I suggested she spend time with her children as they settle, which she had never done before.  Now she sits with them and listens to them chatter and tell stories, then she leaves, and they go to sleep. I also helped her write a timetable out for the day, and we worked out a simple technique for reducing her shouting – she has to put a red sticker on her calendar each time she shouts and the reason for it. This has reduced her angry outbursts dramatically.

Jane feels proud of her achievements and sounds happy as she tells me how her children’s behaviour is improving as they enjoy the arts and crafts time, the cycle rides together, and the chance to chat to her as they drift off to sleep.

Some clients have opened up as much if not more than in a face-to-face counselling session. They often say, as they do in the office, that they feel relieved at the end of a session to have spoken about their deep emotions and inner conflicts.

But the lack of physical presence of my clients is hard for me – I’ve realized how much positive energy I get from being with them.  I think many homeworkers, including us therapists, are finding work more draining without the warmth and pleasure that human company brings.

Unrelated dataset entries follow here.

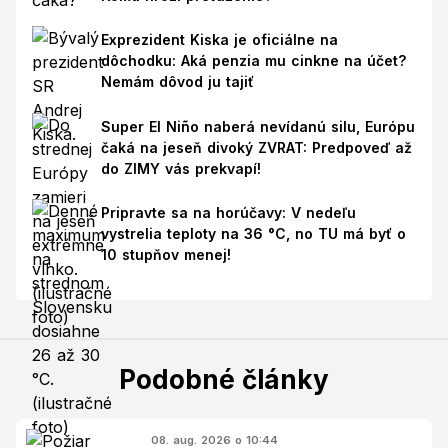
Exprezident Kiska je oficiálne na
dôchodku: Aká penzia mu cinkne na účet?
Nemám dôvod ju tajiť
Super El Niño naberá nevídanú silu, Európu
čaká na jeseň divoký ZVRAT: Predpoveď až
do ZIMY vás prekvapí!
Pripravte sa na horúčavy: V nedeľu
vystrelia teploty na 36 °C, no TU má byť o
10 stupňov menej!
Podobné články
08. aug. 2026 o 10:44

Zoom does come to the rescue again. I have had zoom sessions with new clients which have really surprised me. I have met some young teenagers for the first time on zoom and seeing their faces and expressions and some time for humour enhances the work no end. Emotions can be conveyed via video as I’ve discovered: I feel moved by the emotions people convey. Clearly something transpersonal comes through video.  As one client said, “I can’t believe I’m crying at an Ipad”.

A big loss with homeworking is not being with my colleagues. I miss the banter and the shift in mood of a light-hearted conversation after an emotional session. I miss the faces, smiles, the laughter and the warmth of my work family. 

But needs must and we will be back soon!